Congo is a mineral-rich country that is the key to the development of Central Africa and all of sub-Saharan Africa. As long as Congo is down, Africa cannot rise up.
And the extensive focus on the Iraq war could also be meant to divert attention from the impending collapse of the dollar, which will probably lead to an economic meltdown of unprecedented proportions and a great depression in the U.S. and possibly even the adoption of a new common currency, the amero, in the three countries of the North American Free Trade Agreement, the United States, Canada, and Mexico.
Perhaps the Iraq war is also meant to divert attention from world hunger, which should be a major issue for all people of conscience.
Today, 18,000 children died of hunger and hunger-related causes. And tomorrow 18,000 children will die, and the next day 18,000 children will die. And the next day and the next day will be the same if nothing is done.
But somehow, media outlets do not cover this issue extensively, and proposals to end world hunger are not being seriously discussed in the corridors of power.

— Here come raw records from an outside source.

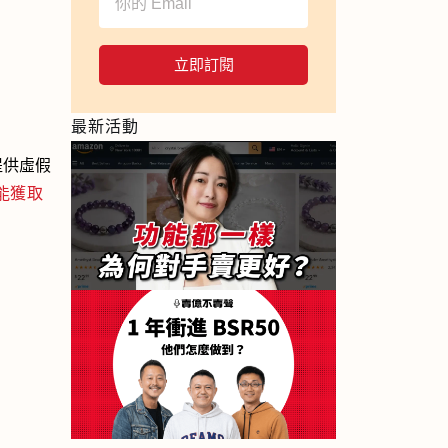
立即訂閱
最新活動
提供虛假
又能獲取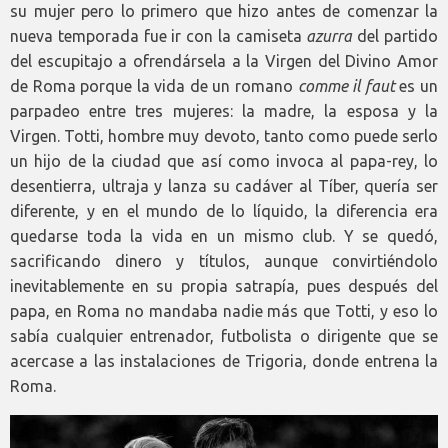
su mujer pero lo primero que hizo antes de comenzar la
nueva temporada fue ir con la camiseta
azurra
del partido
del escupitajo a ofrendársela a la Virgen del Divino Amor
de Roma porque la vida de un romano
comme il faut
es un
parpadeo entre tres mujeres: la madre, la esposa y la
Virgen. Totti, hombre muy devoto, tanto como puede serlo
un hijo de la ciudad que así como invoca al papa-rey, lo
desentierra, ultraja y lanza su cadáver al Tíber, quería ser
diferente, y en el mundo de lo líquido, la diferencia era
quedarse toda la vida en un mismo club. Y se quedó,
sacrificando dinero y títulos, aunque convirtiéndolo
inevitablemente en su propia satrapía, pues después del
papa, en Roma no mandaba nadie más que Totti, y eso lo
sabía cualquier entrenador, futbolista o dirigente que se
acercase a las instalaciones de Trigoria, donde entrena la
Roma.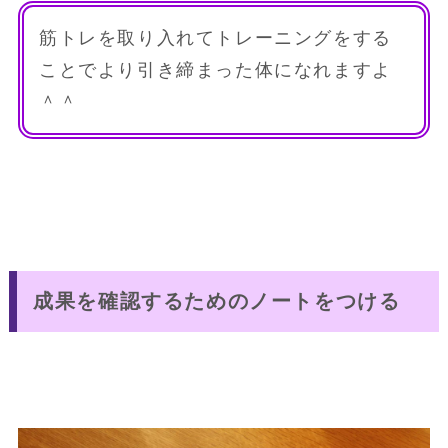
筋トレを取り入れてトレーニングをする
ことでより引き締まった体になれますよ
＾＾
成果を確認するためのノートをつける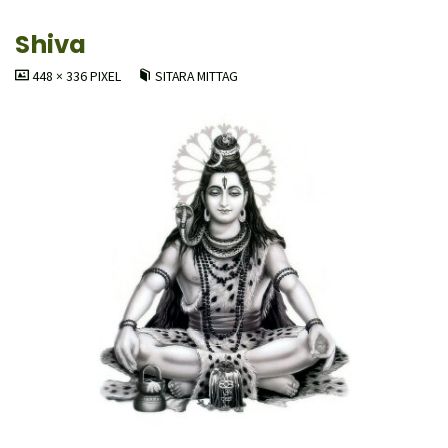
Shiva
ORIGINALGRÖSSE
448 × 336
PIXEL
SITARA MITTAG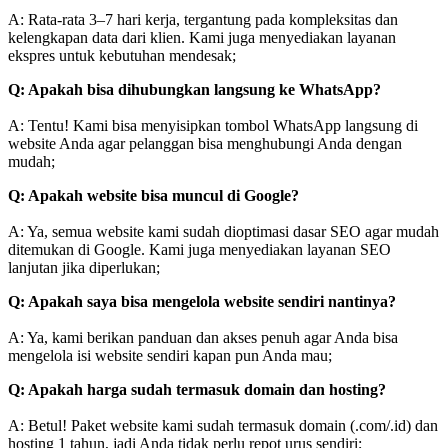
A: Rata-rata 3–7 hari kerja, tergantung pada kompleksitas dan
kelengkapan data dari klien. Kami juga menyediakan layanan
ekspres untuk kebutuhan mendesak;
Q: Apakah bisa dihubungkan langsung ke WhatsApp?
A: Tentu! Kami bisa menyisipkan tombol WhatsApp langsung di
website Anda agar pelanggan bisa menghubungi Anda dengan
mudah;
Q: Apakah website bisa muncul di Google?
A: Ya, semua website kami sudah dioptimasi dasar SEO agar mudah
ditemukan di Google. Kami juga menyediakan layanan SEO
lanjutan jika diperlukan;
Q: Apakah saya bisa mengelola website sendiri nantinya?
A: Ya, kami berikan panduan dan akses penuh agar Anda bisa
mengelola isi website sendiri kapan pun Anda mau;
Q: Apakah harga sudah termasuk domain dan hosting?
A: Betul! Paket website kami sudah termasuk domain (.com/.id) dan
hosting 1 tahun, jadi Anda tidak perlu repot urus sendiri;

Some say just the opposite is true, claiming there are efforts underway to increase hunger as part of a global depopulation program.
And, incredible as it might seem, the Iraq war is even a diversion from the Iraq war itself.
The superficial facts about the Iraq war -– how many U.S. soldiers and insurgents have been killed on a given day, another bombing, another kidnapping, etc., etc., etc. -– are actually meant to divert attention from the real issues and objectives of the Iraq war, such as the fact that it is a war on the past, present, and future since the occupiers have targeted the country’s cultural heritage and national cohesion and even the Iraqi people’s gene pool.
In reality, the Iraq war is a genocidal war in which the U.S. military has used a mutagenic weapon, depleted uranium, which has given Iraqis genetic damage, caused a significant rise in birth defects, and irreversibly irradiated large swathes of Iraq; the occupiers are fanning the flames of sectarian and ethnic strife to pit the Sunnis against the Shias and the Arabs against the Kurds in order to destabilize the country and the region through managed chaos; and a program of cultural destruction is underway in which much of the world’s cultural heritage has been lost, as evidenced in the looting of the National Museum of Iraq after the fall of Baghdad in 2003 and the ongoing damage being inflicted on important archaeological sites like Ur, Uruk, Babylon, Nineveh, and Nippur.
The world is going through dramatic changes and will probably be unrecognizable in a few years, so don’t let the Iraq smoke screen cloud your vision.